→ **RECORD SET**:
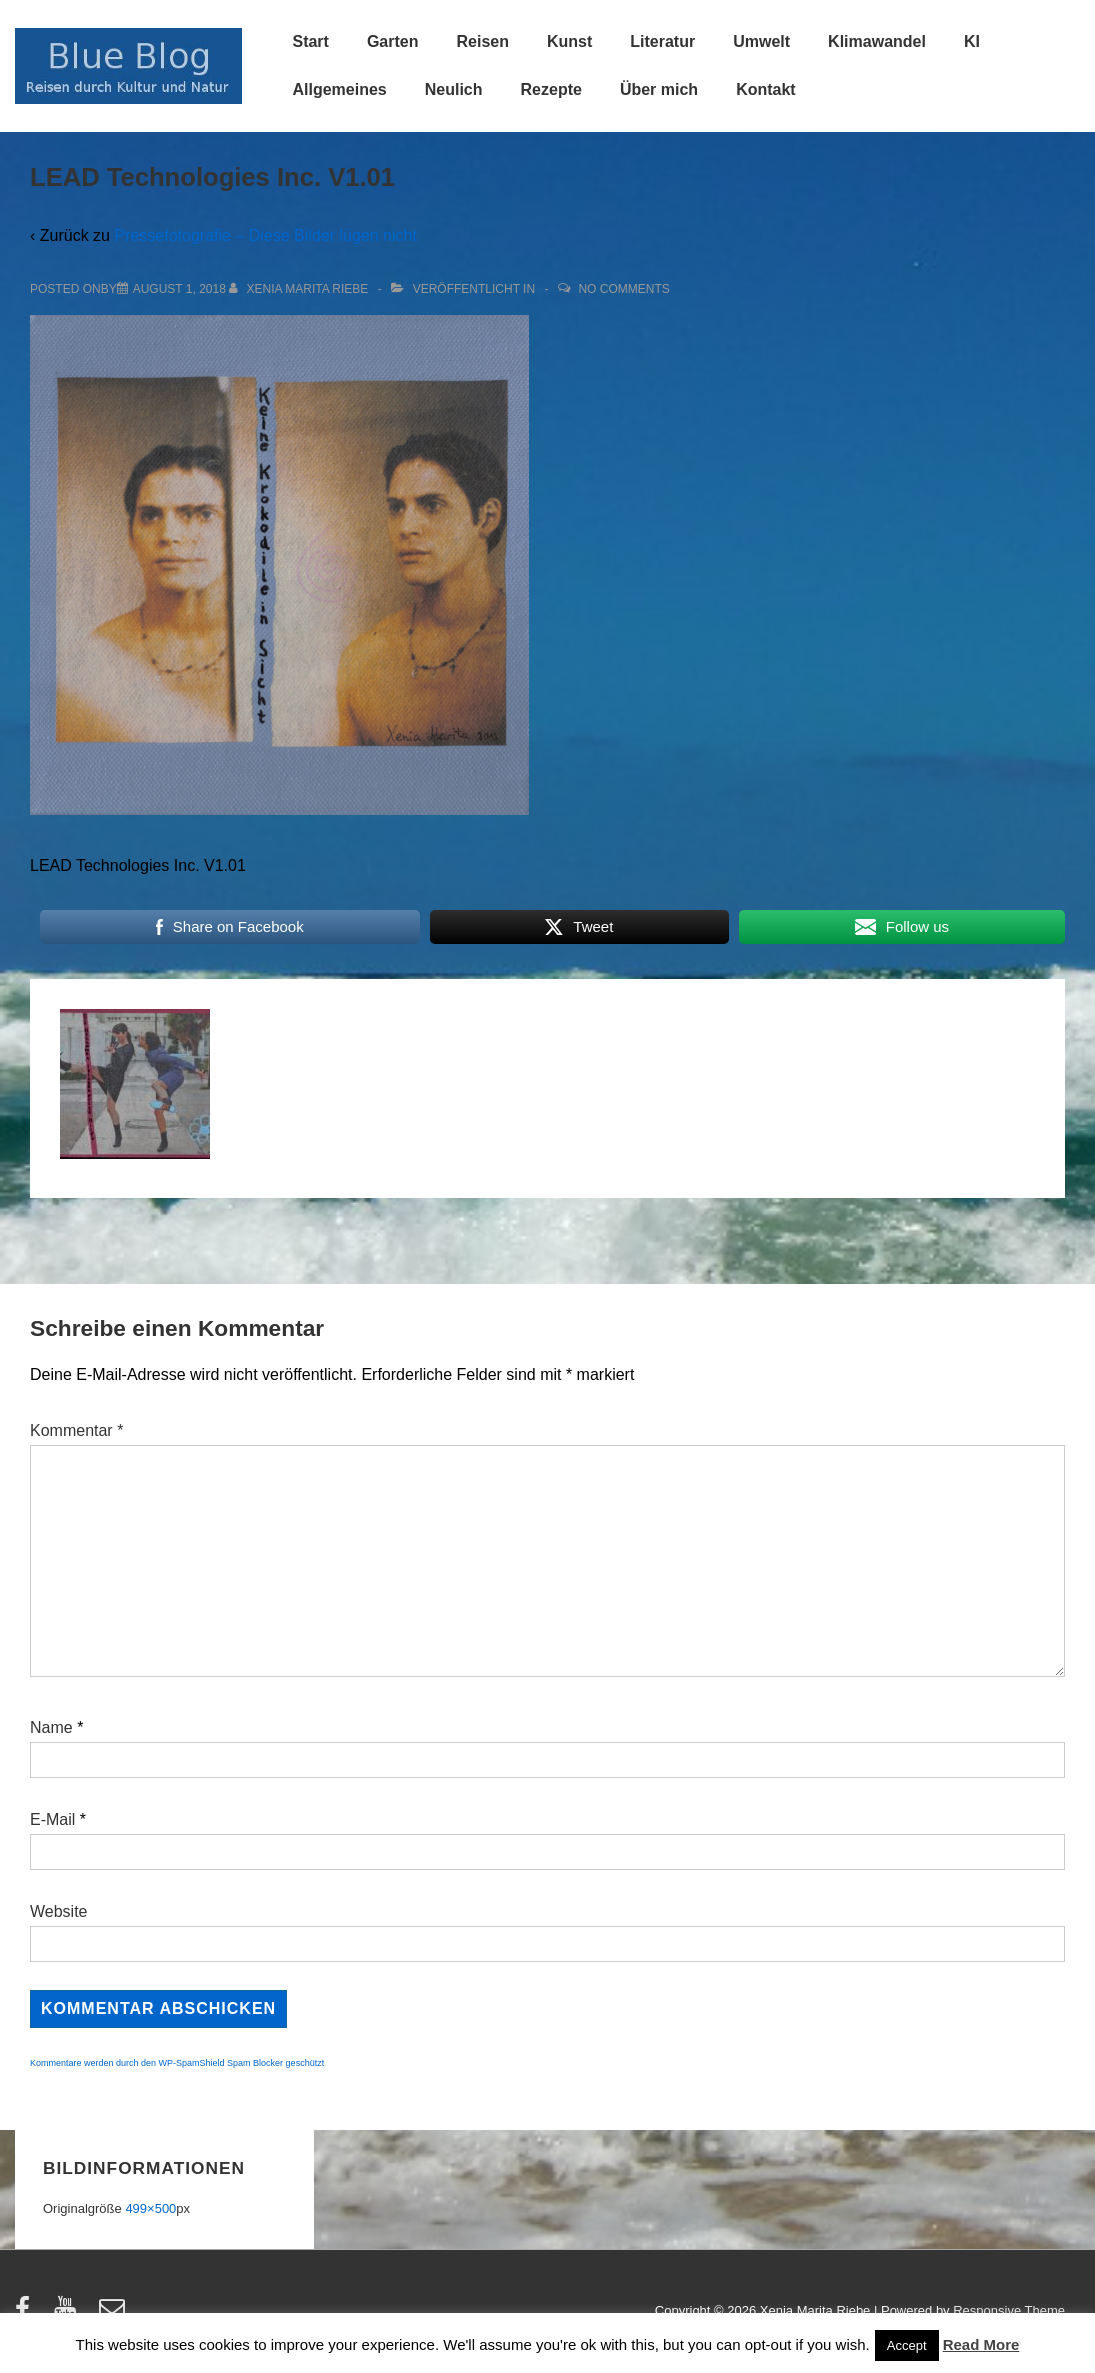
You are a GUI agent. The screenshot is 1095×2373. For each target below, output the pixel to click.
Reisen (483, 41)
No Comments (623, 289)
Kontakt (766, 89)
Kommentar (76, 1430)
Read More (981, 2344)
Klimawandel (877, 41)
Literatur (662, 41)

→ **ABOUT THIS EXERCISE**:
The expected output is every record above, copied exactly, without pictures.

→ **SOLUTION TO THE EXERCISE**:
You are a GUI agent. The screenshot is 1095×2373. For each target below, output the pixel to click.
Reisen (483, 41)
No Comments (623, 289)
Kontakt (766, 89)
Kommentar (76, 1430)
Read More (981, 2344)
Klimawandel (877, 41)
Literatur (662, 41)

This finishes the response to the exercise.